Devon reached out, his hands finding the railing. She looked up at him. His black hair was untidy. His stubble reminded her of a wandering king. He lifted his face toward the sea breeze and a smile crossed his lips.

“So, Sarajevo?” Melody queried.

He cleared his throat. “We had a ministry to the orphans. My sister is still there.”

“How long were you there?”

“Two years. On the way to a village to pick up a child, our bus was hit by a truck. I don’t remember it.” His smile pinched. “Kelly wanted to return and take care of me. I said the orphans needed her more.”

“I’m sorry,” Melody said. That’s why he’s in the assisted living facility.

“It’s okay.” He turned toward her and spoke softly. “You learn to use the other senses.”

“What do you mean?” Melody asked.

“Close your eyes.” His voice was low, soothing.

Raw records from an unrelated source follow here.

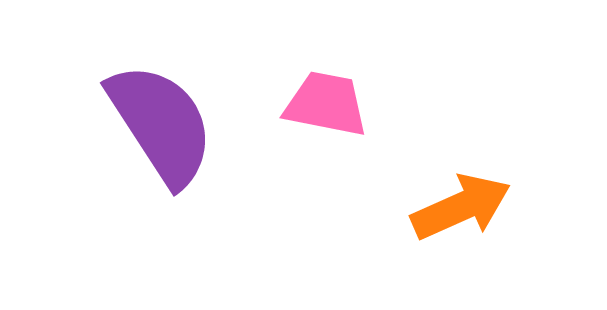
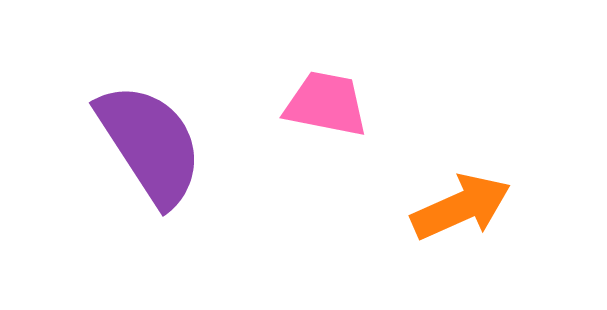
purple semicircle: moved 11 px left, 20 px down
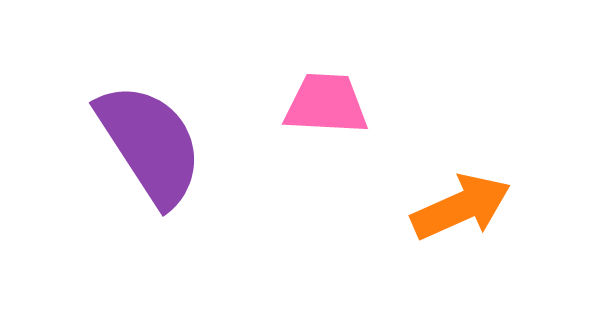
pink trapezoid: rotated 8 degrees counterclockwise
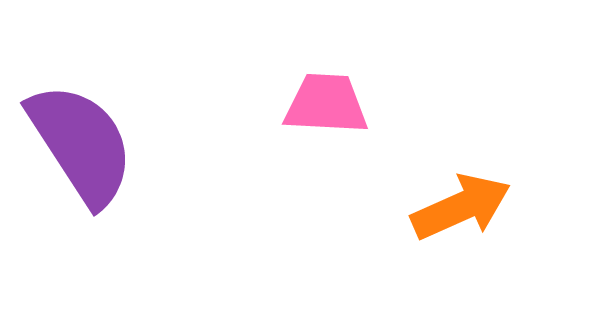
purple semicircle: moved 69 px left
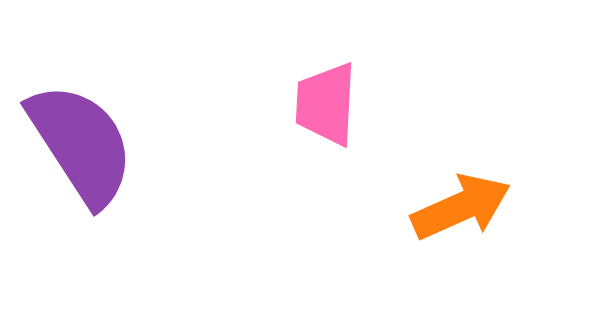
pink trapezoid: rotated 90 degrees counterclockwise
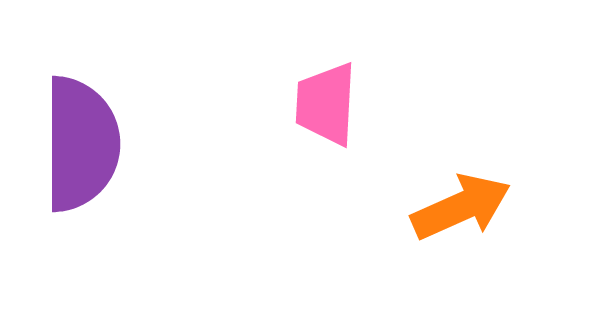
purple semicircle: rotated 33 degrees clockwise
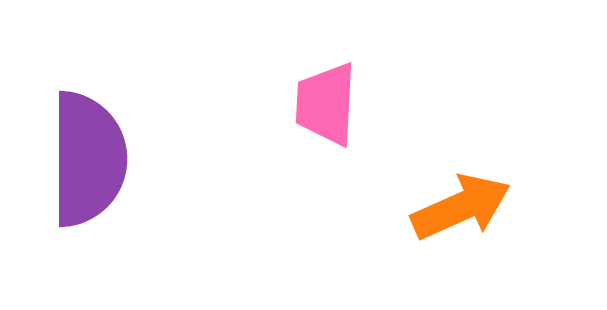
purple semicircle: moved 7 px right, 15 px down
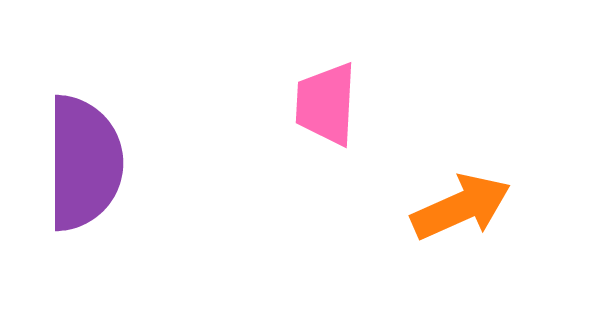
purple semicircle: moved 4 px left, 4 px down
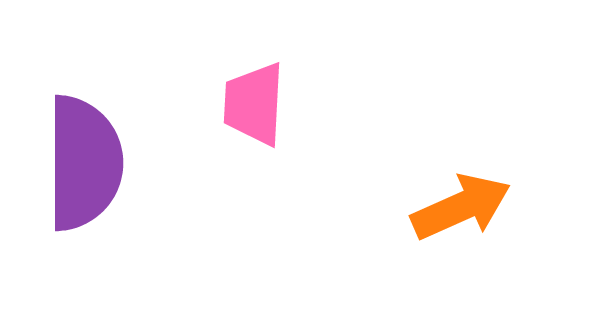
pink trapezoid: moved 72 px left
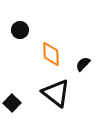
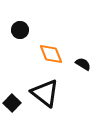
orange diamond: rotated 20 degrees counterclockwise
black semicircle: rotated 77 degrees clockwise
black triangle: moved 11 px left
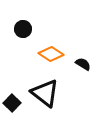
black circle: moved 3 px right, 1 px up
orange diamond: rotated 35 degrees counterclockwise
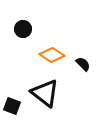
orange diamond: moved 1 px right, 1 px down
black semicircle: rotated 14 degrees clockwise
black square: moved 3 px down; rotated 24 degrees counterclockwise
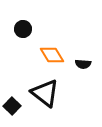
orange diamond: rotated 25 degrees clockwise
black semicircle: rotated 140 degrees clockwise
black square: rotated 24 degrees clockwise
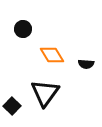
black semicircle: moved 3 px right
black triangle: rotated 28 degrees clockwise
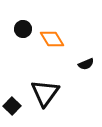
orange diamond: moved 16 px up
black semicircle: rotated 28 degrees counterclockwise
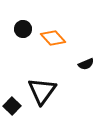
orange diamond: moved 1 px right, 1 px up; rotated 10 degrees counterclockwise
black triangle: moved 3 px left, 2 px up
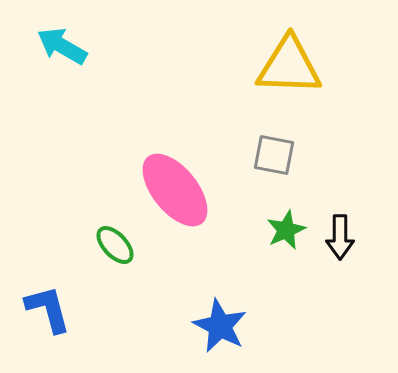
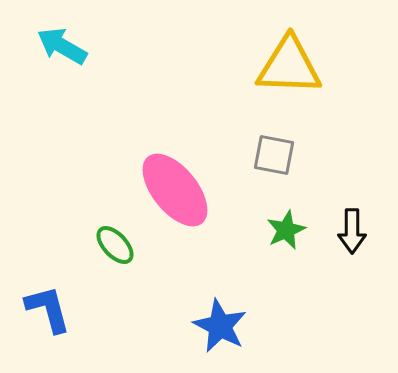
black arrow: moved 12 px right, 6 px up
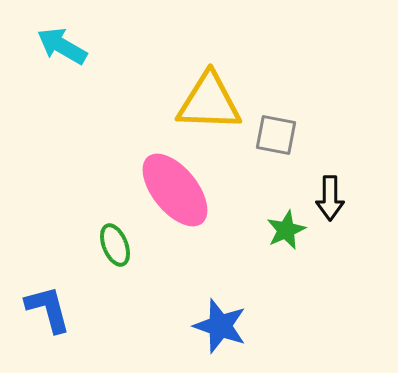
yellow triangle: moved 80 px left, 36 px down
gray square: moved 2 px right, 20 px up
black arrow: moved 22 px left, 33 px up
green ellipse: rotated 21 degrees clockwise
blue star: rotated 8 degrees counterclockwise
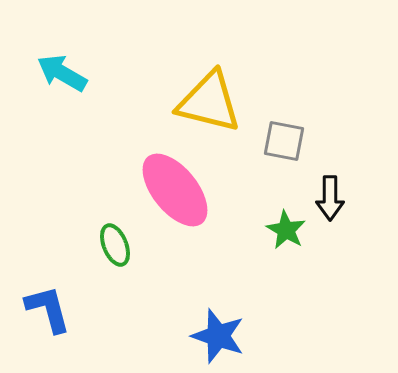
cyan arrow: moved 27 px down
yellow triangle: rotated 12 degrees clockwise
gray square: moved 8 px right, 6 px down
green star: rotated 18 degrees counterclockwise
blue star: moved 2 px left, 10 px down
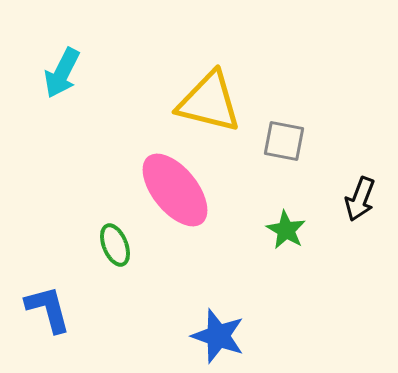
cyan arrow: rotated 93 degrees counterclockwise
black arrow: moved 30 px right, 1 px down; rotated 21 degrees clockwise
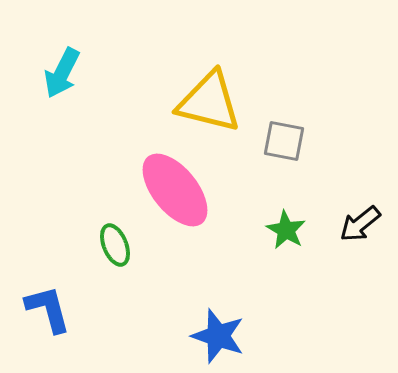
black arrow: moved 25 px down; rotated 30 degrees clockwise
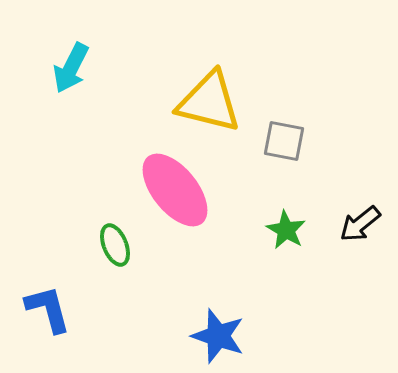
cyan arrow: moved 9 px right, 5 px up
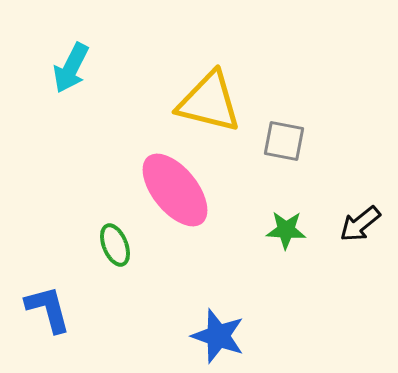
green star: rotated 27 degrees counterclockwise
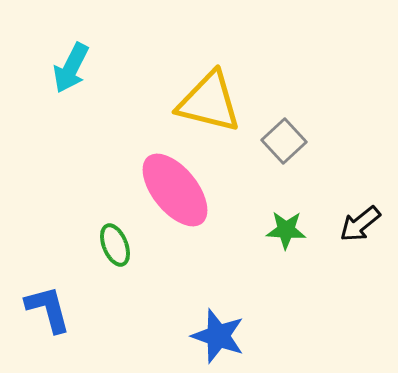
gray square: rotated 36 degrees clockwise
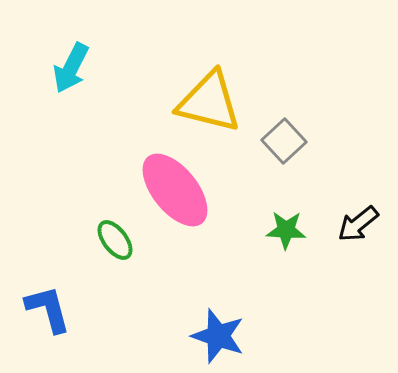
black arrow: moved 2 px left
green ellipse: moved 5 px up; rotated 15 degrees counterclockwise
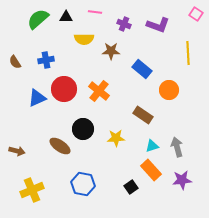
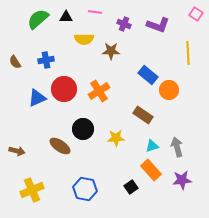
blue rectangle: moved 6 px right, 6 px down
orange cross: rotated 20 degrees clockwise
blue hexagon: moved 2 px right, 5 px down
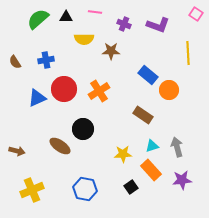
yellow star: moved 7 px right, 16 px down
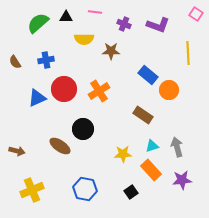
green semicircle: moved 4 px down
black square: moved 5 px down
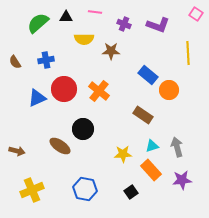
orange cross: rotated 20 degrees counterclockwise
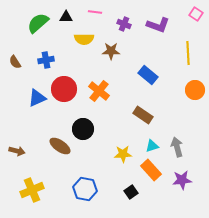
orange circle: moved 26 px right
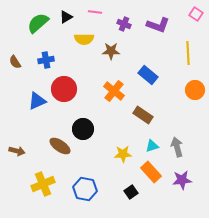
black triangle: rotated 32 degrees counterclockwise
orange cross: moved 15 px right
blue triangle: moved 3 px down
orange rectangle: moved 2 px down
yellow cross: moved 11 px right, 6 px up
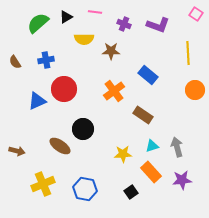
orange cross: rotated 15 degrees clockwise
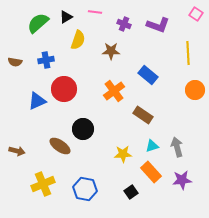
yellow semicircle: moved 6 px left, 1 px down; rotated 72 degrees counterclockwise
brown semicircle: rotated 48 degrees counterclockwise
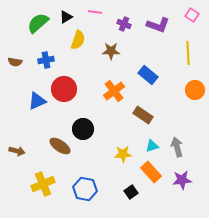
pink square: moved 4 px left, 1 px down
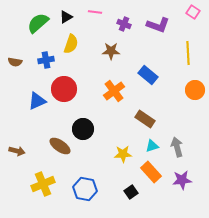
pink square: moved 1 px right, 3 px up
yellow semicircle: moved 7 px left, 4 px down
brown rectangle: moved 2 px right, 4 px down
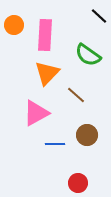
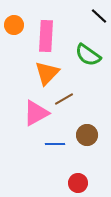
pink rectangle: moved 1 px right, 1 px down
brown line: moved 12 px left, 4 px down; rotated 72 degrees counterclockwise
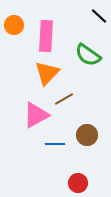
pink triangle: moved 2 px down
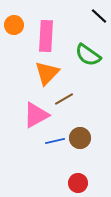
brown circle: moved 7 px left, 3 px down
blue line: moved 3 px up; rotated 12 degrees counterclockwise
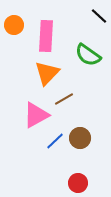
blue line: rotated 30 degrees counterclockwise
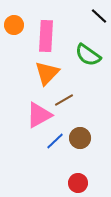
brown line: moved 1 px down
pink triangle: moved 3 px right
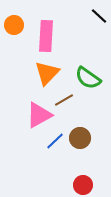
green semicircle: moved 23 px down
red circle: moved 5 px right, 2 px down
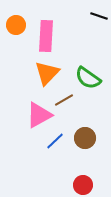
black line: rotated 24 degrees counterclockwise
orange circle: moved 2 px right
brown circle: moved 5 px right
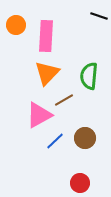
green semicircle: moved 1 px right, 2 px up; rotated 60 degrees clockwise
red circle: moved 3 px left, 2 px up
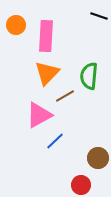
brown line: moved 1 px right, 4 px up
brown circle: moved 13 px right, 20 px down
red circle: moved 1 px right, 2 px down
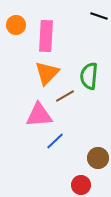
pink triangle: rotated 24 degrees clockwise
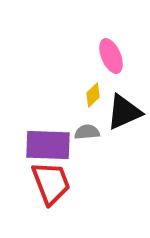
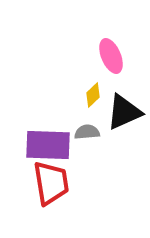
red trapezoid: rotated 12 degrees clockwise
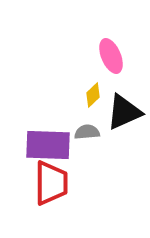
red trapezoid: rotated 9 degrees clockwise
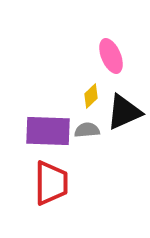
yellow diamond: moved 2 px left, 1 px down
gray semicircle: moved 2 px up
purple rectangle: moved 14 px up
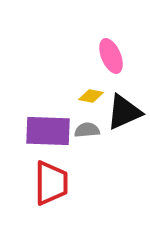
yellow diamond: rotated 55 degrees clockwise
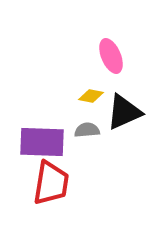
purple rectangle: moved 6 px left, 11 px down
red trapezoid: rotated 9 degrees clockwise
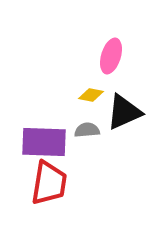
pink ellipse: rotated 40 degrees clockwise
yellow diamond: moved 1 px up
purple rectangle: moved 2 px right
red trapezoid: moved 2 px left
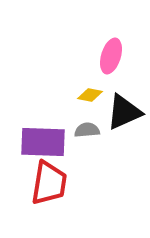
yellow diamond: moved 1 px left
purple rectangle: moved 1 px left
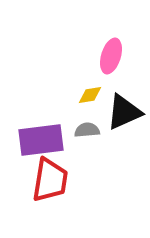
yellow diamond: rotated 20 degrees counterclockwise
purple rectangle: moved 2 px left, 2 px up; rotated 9 degrees counterclockwise
red trapezoid: moved 1 px right, 3 px up
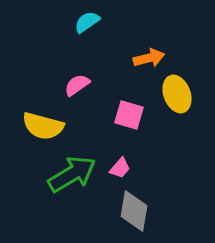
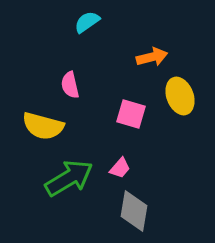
orange arrow: moved 3 px right, 1 px up
pink semicircle: moved 7 px left; rotated 68 degrees counterclockwise
yellow ellipse: moved 3 px right, 2 px down
pink square: moved 2 px right, 1 px up
green arrow: moved 3 px left, 4 px down
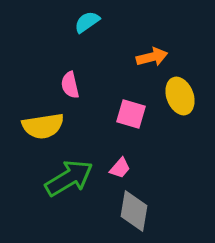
yellow semicircle: rotated 24 degrees counterclockwise
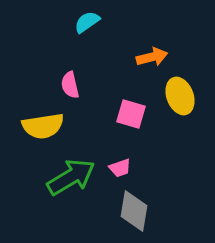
pink trapezoid: rotated 30 degrees clockwise
green arrow: moved 2 px right, 1 px up
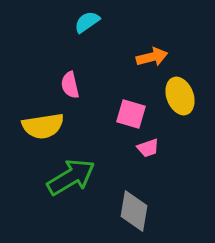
pink trapezoid: moved 28 px right, 20 px up
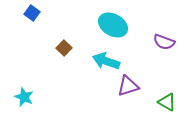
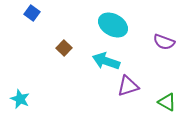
cyan star: moved 4 px left, 2 px down
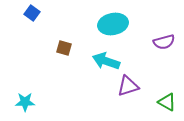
cyan ellipse: moved 1 px up; rotated 40 degrees counterclockwise
purple semicircle: rotated 35 degrees counterclockwise
brown square: rotated 28 degrees counterclockwise
cyan star: moved 5 px right, 3 px down; rotated 24 degrees counterclockwise
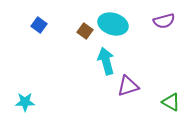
blue square: moved 7 px right, 12 px down
cyan ellipse: rotated 28 degrees clockwise
purple semicircle: moved 21 px up
brown square: moved 21 px right, 17 px up; rotated 21 degrees clockwise
cyan arrow: rotated 56 degrees clockwise
green triangle: moved 4 px right
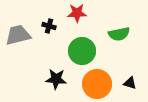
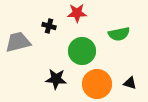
gray trapezoid: moved 7 px down
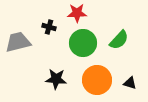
black cross: moved 1 px down
green semicircle: moved 6 px down; rotated 35 degrees counterclockwise
green circle: moved 1 px right, 8 px up
orange circle: moved 4 px up
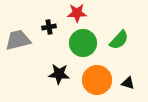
black cross: rotated 24 degrees counterclockwise
gray trapezoid: moved 2 px up
black star: moved 3 px right, 5 px up
black triangle: moved 2 px left
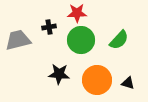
green circle: moved 2 px left, 3 px up
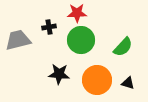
green semicircle: moved 4 px right, 7 px down
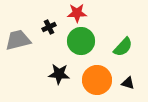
black cross: rotated 16 degrees counterclockwise
green circle: moved 1 px down
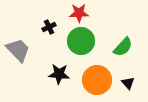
red star: moved 2 px right
gray trapezoid: moved 10 px down; rotated 60 degrees clockwise
black triangle: rotated 32 degrees clockwise
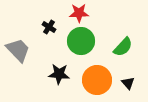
black cross: rotated 32 degrees counterclockwise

Here? She felt her heart hammering.

“Your eyes are still open.” He laughed.

Melody couldn’t help smiling. “How do you know?”

“I just know.”

She noticed him sliding his right hand across the railing. It bumped into hers, then covered her left hand gently. “Close them.”

She obeyed.

“Smell the ocean? The hint of salt on the waters?”

“Yes,” she said, and for the first time in a long time, she actually paid attention.

“Hear the gulls? Their wistful calls?”

“I do.” She also felt the warmth of his hand over hers, steadying, as she swayed to the rhythm of the ocean.

“It’s like a song,” he said. Her heart felt tranquil, at peace. “If you listen, Melody, all you hear is music.”